Days following the White House’s arrest quota mandate, an email sent out to Assistant Chief Immigration Judges nationwide from the Executive Office for Immigration Review (EOIR) on May 30 said attorneys for the DHS would be moving to dismiss cases “to meet the demands of an increasing workload” and instructed judges to make same-day decisions on these motions.

The emailed guidance, independently obtained by the I-Team, also relaxed the standards for dismissing cases. At the same time, the email informed judges that DHS would be conducting enforcement at the courts.

Zwick said the guidance emailed to the judges violates historic standards required for dismissing asylum and other citizenship cases already proceeding forward in court.

“The trial attorneys don’t have to give people notice or an opportunity to respond when they’re trying to do these things,” Zwick said.

Former Assistant Chief Immigration Judge Jennifer Peyton told the I-Team she was overseeing Chicago’s immigration court when the guidance was sent out.

“We were given guidance that when the department files these motions [to dismiss], we should not give them ten days for a response, we should adjudicate them right on the spot,” Peyton explained when asked about the guidance. “And so, in fact, in the last several months, there was ICE activity within our courtrooms.”

“The dismissals were being granted and the respondents were being let out in handcuffs,” Peyton told the I-Team.

The American Immigration Lawyers Association, an organization that offers independent legal guidance and analysis to immigration court judges and attorneys, told its members last month the “clandestine EOIR directive” appears to violate federal regulations and past immigration practices, as well as EOIR’s own public guidance issued a week after President Trump’s second inauguration.

In an emailed statement responding to the lawsuit, DHS Assistant Secretary Tricia McLaughlin said making arrests at immigration court is “common sense.”

“The ability of law enforcement to make arrests of criminal illegal aliens in courthouses is common sense,” McLaughlin said. “It conserves valuable law enforcement resources because they already know where a target will be. It is also safer for our officers and the community. These illegal aliens have gone through security and been screened to not have any weapons.”

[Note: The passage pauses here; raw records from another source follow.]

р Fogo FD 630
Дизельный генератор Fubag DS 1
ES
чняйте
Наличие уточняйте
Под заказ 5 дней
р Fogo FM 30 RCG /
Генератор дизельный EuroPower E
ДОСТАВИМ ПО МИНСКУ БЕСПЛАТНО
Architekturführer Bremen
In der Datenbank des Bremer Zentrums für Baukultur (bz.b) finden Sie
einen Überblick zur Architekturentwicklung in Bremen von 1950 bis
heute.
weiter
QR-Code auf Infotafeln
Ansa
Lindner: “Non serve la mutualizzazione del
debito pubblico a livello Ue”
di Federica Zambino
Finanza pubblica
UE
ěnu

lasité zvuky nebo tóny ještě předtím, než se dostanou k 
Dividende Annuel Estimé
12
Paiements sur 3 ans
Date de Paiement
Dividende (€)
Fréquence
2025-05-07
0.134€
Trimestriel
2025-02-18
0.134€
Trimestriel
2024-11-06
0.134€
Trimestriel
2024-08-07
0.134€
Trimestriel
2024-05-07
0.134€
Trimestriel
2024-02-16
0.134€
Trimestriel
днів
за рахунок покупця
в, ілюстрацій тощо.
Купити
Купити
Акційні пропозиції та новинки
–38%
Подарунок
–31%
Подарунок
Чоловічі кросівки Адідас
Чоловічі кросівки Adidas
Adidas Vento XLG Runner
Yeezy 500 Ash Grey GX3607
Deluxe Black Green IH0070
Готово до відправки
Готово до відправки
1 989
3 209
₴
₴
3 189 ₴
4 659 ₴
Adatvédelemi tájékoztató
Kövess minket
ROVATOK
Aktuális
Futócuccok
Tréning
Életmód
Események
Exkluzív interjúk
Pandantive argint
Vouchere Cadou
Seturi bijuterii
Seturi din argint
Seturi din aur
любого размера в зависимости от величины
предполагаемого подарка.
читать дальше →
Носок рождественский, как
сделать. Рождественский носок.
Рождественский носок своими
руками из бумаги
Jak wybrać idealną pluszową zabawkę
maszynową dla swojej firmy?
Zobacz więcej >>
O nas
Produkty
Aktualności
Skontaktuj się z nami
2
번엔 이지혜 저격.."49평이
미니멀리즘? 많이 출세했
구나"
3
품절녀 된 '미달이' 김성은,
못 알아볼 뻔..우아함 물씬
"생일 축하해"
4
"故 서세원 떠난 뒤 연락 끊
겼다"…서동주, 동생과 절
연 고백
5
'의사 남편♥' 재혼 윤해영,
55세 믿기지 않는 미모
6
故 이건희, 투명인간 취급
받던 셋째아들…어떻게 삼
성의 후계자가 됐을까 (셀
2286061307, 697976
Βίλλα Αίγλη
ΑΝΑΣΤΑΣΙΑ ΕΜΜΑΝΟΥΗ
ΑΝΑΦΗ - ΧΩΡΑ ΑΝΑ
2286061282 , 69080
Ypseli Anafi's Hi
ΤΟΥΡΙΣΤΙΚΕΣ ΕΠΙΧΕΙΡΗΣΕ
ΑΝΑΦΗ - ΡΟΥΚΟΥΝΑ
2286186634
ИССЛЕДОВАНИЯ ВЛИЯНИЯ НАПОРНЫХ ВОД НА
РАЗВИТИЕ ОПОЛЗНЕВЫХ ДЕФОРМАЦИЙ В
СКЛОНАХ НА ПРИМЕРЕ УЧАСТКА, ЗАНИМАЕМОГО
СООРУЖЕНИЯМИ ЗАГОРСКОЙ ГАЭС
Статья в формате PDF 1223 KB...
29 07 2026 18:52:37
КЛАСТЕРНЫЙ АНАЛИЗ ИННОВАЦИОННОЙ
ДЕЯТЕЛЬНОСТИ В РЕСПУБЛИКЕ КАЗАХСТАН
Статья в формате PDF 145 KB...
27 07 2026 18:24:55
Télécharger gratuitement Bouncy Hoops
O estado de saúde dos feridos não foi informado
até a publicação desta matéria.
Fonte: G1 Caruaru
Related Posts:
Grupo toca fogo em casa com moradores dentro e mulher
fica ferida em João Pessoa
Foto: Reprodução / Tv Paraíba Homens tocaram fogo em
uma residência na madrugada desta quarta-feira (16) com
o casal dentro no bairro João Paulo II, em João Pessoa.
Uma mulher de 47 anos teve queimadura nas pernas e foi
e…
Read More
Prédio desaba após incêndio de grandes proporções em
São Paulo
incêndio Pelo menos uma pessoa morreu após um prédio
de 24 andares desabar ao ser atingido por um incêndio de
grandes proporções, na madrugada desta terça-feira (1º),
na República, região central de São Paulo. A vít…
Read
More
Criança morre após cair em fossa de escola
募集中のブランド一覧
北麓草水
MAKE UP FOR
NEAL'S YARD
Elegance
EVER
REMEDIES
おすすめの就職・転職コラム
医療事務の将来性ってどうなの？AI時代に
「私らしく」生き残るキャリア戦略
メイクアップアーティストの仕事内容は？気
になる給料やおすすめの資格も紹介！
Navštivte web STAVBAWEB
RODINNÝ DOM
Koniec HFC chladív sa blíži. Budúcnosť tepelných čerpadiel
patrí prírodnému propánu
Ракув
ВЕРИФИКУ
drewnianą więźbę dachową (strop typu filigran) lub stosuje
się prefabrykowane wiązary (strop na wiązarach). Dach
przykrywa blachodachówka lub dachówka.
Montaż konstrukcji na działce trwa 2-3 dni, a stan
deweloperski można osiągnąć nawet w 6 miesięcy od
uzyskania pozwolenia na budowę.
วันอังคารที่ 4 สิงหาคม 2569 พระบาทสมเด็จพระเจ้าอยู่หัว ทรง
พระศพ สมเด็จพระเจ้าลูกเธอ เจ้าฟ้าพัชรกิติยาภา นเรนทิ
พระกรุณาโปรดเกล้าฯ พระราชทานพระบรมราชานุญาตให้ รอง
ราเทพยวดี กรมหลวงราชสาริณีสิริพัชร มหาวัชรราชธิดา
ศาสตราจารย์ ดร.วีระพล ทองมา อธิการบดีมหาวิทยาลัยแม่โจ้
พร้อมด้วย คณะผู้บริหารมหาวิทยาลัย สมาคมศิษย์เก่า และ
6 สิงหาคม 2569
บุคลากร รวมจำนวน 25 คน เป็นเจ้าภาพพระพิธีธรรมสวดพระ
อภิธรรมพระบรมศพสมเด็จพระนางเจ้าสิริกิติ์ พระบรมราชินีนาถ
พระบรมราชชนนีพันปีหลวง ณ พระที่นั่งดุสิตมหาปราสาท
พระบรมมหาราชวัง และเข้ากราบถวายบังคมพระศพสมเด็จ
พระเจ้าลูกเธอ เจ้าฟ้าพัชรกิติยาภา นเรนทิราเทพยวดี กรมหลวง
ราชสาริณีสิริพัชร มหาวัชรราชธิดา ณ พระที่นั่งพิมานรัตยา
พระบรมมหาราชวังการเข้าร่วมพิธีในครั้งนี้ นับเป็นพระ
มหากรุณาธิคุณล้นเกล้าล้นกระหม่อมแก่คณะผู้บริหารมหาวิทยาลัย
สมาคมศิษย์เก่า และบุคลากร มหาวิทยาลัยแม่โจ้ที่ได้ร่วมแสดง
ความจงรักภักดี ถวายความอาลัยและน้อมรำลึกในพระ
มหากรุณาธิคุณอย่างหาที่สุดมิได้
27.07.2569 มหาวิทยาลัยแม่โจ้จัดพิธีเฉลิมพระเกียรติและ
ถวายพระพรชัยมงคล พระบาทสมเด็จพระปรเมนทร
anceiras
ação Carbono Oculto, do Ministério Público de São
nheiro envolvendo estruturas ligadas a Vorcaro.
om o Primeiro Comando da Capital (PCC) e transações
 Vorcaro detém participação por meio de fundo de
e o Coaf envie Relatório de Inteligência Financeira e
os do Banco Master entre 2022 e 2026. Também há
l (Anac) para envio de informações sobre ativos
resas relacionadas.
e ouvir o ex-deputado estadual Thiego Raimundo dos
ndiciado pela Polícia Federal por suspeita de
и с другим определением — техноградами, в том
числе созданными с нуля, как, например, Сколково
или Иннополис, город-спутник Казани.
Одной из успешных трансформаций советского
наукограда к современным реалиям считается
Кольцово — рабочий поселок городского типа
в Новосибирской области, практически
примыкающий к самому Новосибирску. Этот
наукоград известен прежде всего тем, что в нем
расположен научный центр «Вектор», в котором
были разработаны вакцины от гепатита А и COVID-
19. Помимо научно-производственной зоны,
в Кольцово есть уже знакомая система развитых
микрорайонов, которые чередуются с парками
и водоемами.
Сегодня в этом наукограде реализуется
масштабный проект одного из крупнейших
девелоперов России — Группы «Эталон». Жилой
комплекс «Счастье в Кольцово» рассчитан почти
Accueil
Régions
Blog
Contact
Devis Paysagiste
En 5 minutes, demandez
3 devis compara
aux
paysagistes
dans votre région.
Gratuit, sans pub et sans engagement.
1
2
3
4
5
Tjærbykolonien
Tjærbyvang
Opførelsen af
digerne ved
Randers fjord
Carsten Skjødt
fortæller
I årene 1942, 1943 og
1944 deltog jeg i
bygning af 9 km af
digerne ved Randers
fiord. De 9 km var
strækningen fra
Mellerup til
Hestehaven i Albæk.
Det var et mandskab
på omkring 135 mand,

“We aren’t some medieval kingdom, there are no legal sanctuaries where you can hide and avoid the consequences for breaking the law,” McLaughlin added, “Nothing in the constitution prohibits arresting a lawbreaker where you find them.”

Kristi Nelson is a former Chicago immigration court judge who resigned just before this guidance was issued. She believes the EOIR should not be telling judges how to adjudicate cases.

“I think it’s inappropriate to be telling a judge how to rule in any particular case,” Nelson said. “That’s not supposed to happen. I mean, we’re supposed to be, as an immigration judge, we’re supposed to be independent.”

Meanwhile, news of Judge Peyton’s firing has reached Congress.

As the I-Team previously reported, Judge Peyton was abruptly terminated from her position leading Chicago’s immigration court this past month after serving in the role for nearly nine years.

In her termination letter, shared with the I-Team, the Attorney General did not state a reason or cause for the dismissal.

A spokesperson for the EOIR would not comment on Peyton’s termination.

U.S. Senator Dick Durbin on Friday said he believes Peyton’s termination was in retaliation after she gave the member of Congress a tour of Chicago’s immigration courthouse.

“I think this kind of pressure on people who are making those decisions, to not even open the door for a member of Congress to observe a public event is shameful,” Durbin told ABC7. “And it tells you that something is going on there that they’re embarrassed about.”